-- Action item --
Where does the word "Site" show up in the data? Please find each such line and copy it.
= = = =
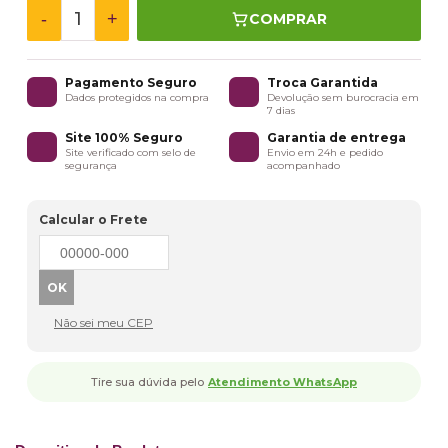
-
+
COMPRAR
Pagamento Seguro
Troca Garantida
Dados protegidos na compra
Devolução sem burocracia em
7 dias
Site 100% Seguro
Garantia de entrega
Site verificado com selo de
Envio em 24h e pedido
segurança
acompanhado
Calcular o Frete
Não sei meu CEP
Tire sua dúvida pelo
Atendimento WhatsApp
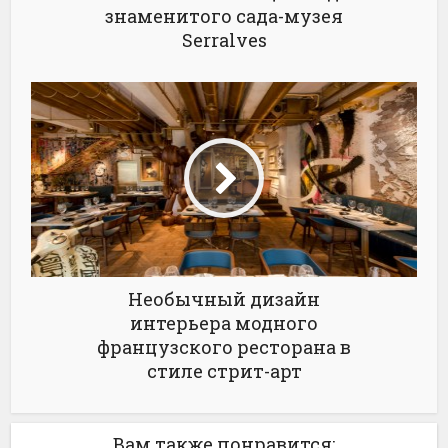
знаменитого сада-музея
Serralves
Необычный дизайн
интерьера модного
французского ресторана в
стиле стрит-арт
Вам также понравится:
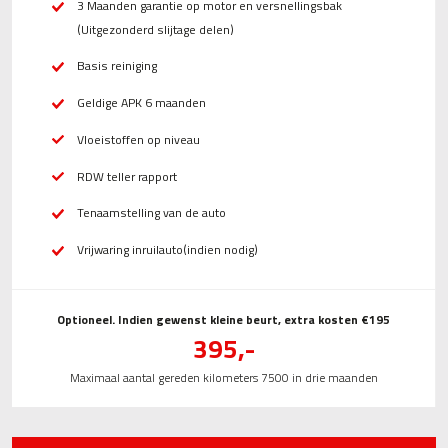
3 Maanden garantie op motor en versnellingsbak
(Uitgezonderd slijtage delen)
Basis reiniging
Geldige APK 6 maanden
Vloeistoffen op niveau
RDW teller rapport
Tenaamstelling van de auto
Vrijwaring inruilauto(indien nodig)
Optioneel. Indien gewenst kleine beurt, extra kosten €195
395,-
Maximaal aantal gereden kilometers 7500 in drie maanden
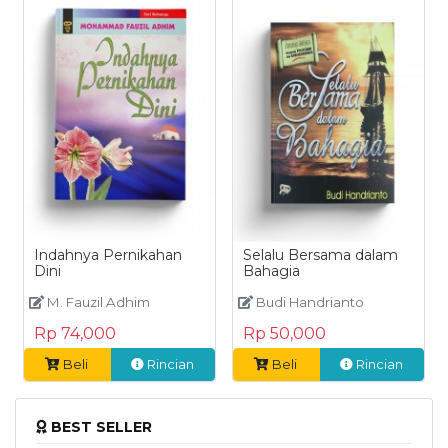
Indahnya Pernikahan
Selalu Bersama dalam
Dini
Bahagia
M. Fauzil Adhim
Budi Handrianto
Rp 74,000
Rp 50,000
Beli
Rincian
Beli
Rincian
BEST SELLER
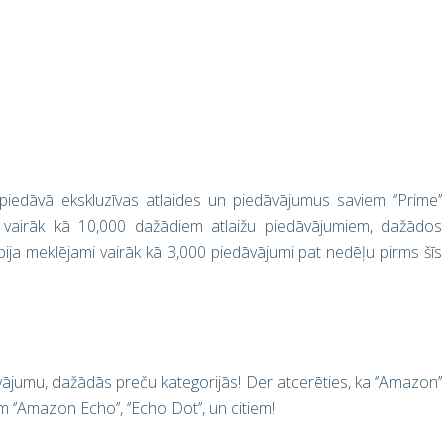
’ piedāvā ekskluzīvas atlaides un piedāvājumus saviem ‘’Prime’’
pie vairāk kā 10,000 dažādiem atlaižu piedāvājumiem, dažādos
’ bija meklējami vairāk kā 3,000 piedāvājumi pat nedēļu pirms šīs
ājumu, dažādās preču kategorijās! Der atcerēties, ka ‘’Amazon’’
 ‘’Amazon Echo’’, ‘’Echo Dot’’, un citiem!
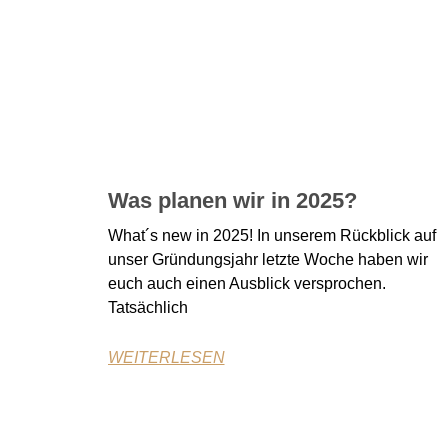
Was planen wir in 2025?
What´s new in 2025! In unserem Rückblick auf
unser Gründungsjahr letzte Woche haben wir
euch auch einen Ausblick versprochen.
Tatsächlich
WEITERLESEN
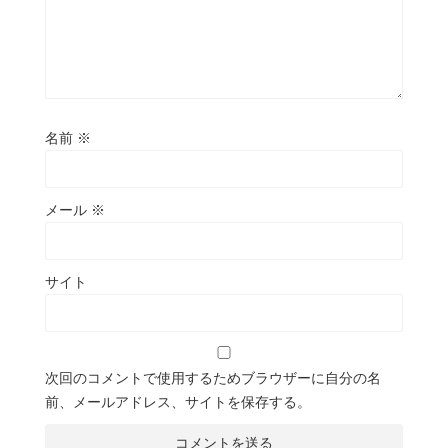
名前
※
メール
※
サイト
次回のコメントで使用するためブラウザーに自分の名
前、メールアドレス、サイトを保存する。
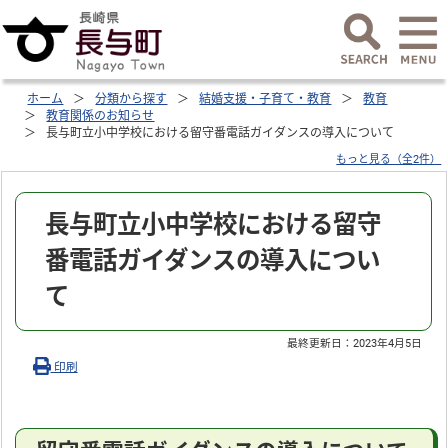
ホーム
分類から探す
結婚支援・子育て・教育
教育
教育関係のお知らせ
長与町立小中学校における留守番電話ガイダンスの導入について
もっと見る（全2件）
長与町立小中学校における留守
番電話ガイダンスの導入につい
て
最終更新日：
2023年4月5日
印刷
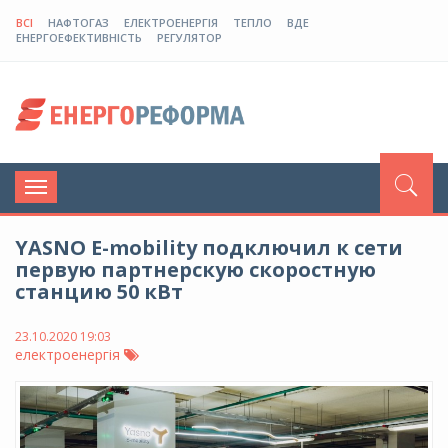
ВСІ
НАФТОГАЗ
ЕЛЕКТРОЕНЕРГІЯ
ТЕПЛО
ВДЕ
ЕНЕРГОЕФЕКТИВНІСТЬ
РЕГУЛЯТОР
Toggle
navigation
YASNO E-mobility подключил к сети
первую партнерскую скоростную
станцию ​​50 кВт
23.10.2020 19:03
електроенергія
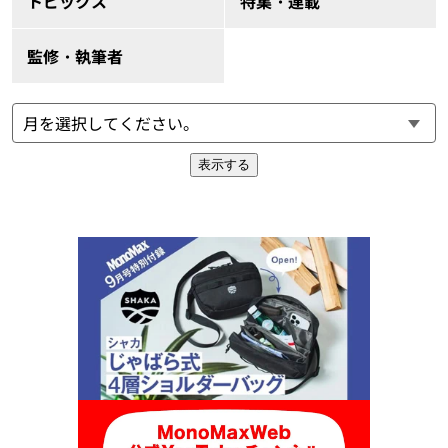
トピックス
特集・連載
監修・執筆者
表示する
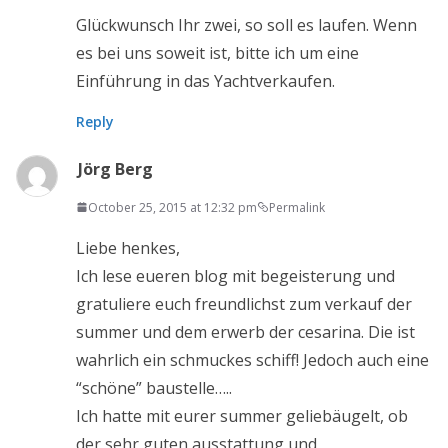
Glückwunsch Ihr zwei, so soll es laufen. Wenn
es bei uns soweit ist, bitte ich um eine
Einführung in das Yachtverkaufen.
Reply
Jörg Berg
October 25, 2015 at 12:32 pm
Permalink
Liebe henkes,
Ich lese eueren blog mit begeisterung und
gratuliere euch freundlichst zum verkauf der
summer und dem erwerb der cesarina. Die ist
wahrlich ein schmuckes schiff! Jedoch auch eine
“schöne” baustelle…..
Ich hatte mit eurer summer geliebäugelt, ob
der sehr guten ausstattung und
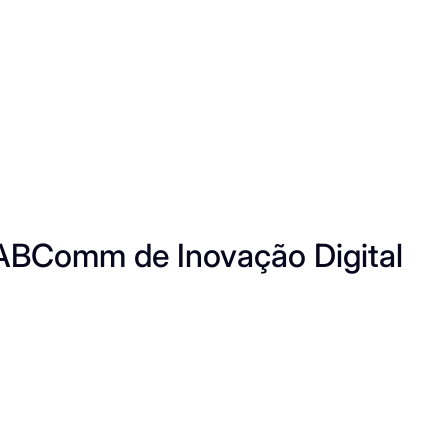
 ABComm de Inovação Digital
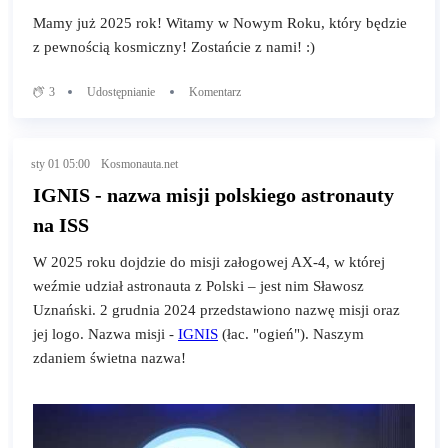
Mamy już 2025 rok! Witamy w Nowym Roku, który będzie
z pewnością kosmiczny! Zostańcie z nami! :)
3
Udostępnianie
Komentarz
sty 01 05:00
Kosmonauta.net
IGNIS - nazwa misji polskiego astronauty
na ISS
W 2025 roku dojdzie do misji załogowej AX-4, w której
weźmie udział astronauta z Polski – jest nim Sławosz
Uznański. 2 grudnia 2024 przedstawiono nazwę misji oraz
jej logo. Nazwa misji -
IGNIS
(łac. "ogień"). Naszym
zdaniem świetna nazwa!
= = = =
-- Task output --
Site 100% Seguro
Site verificado com selo de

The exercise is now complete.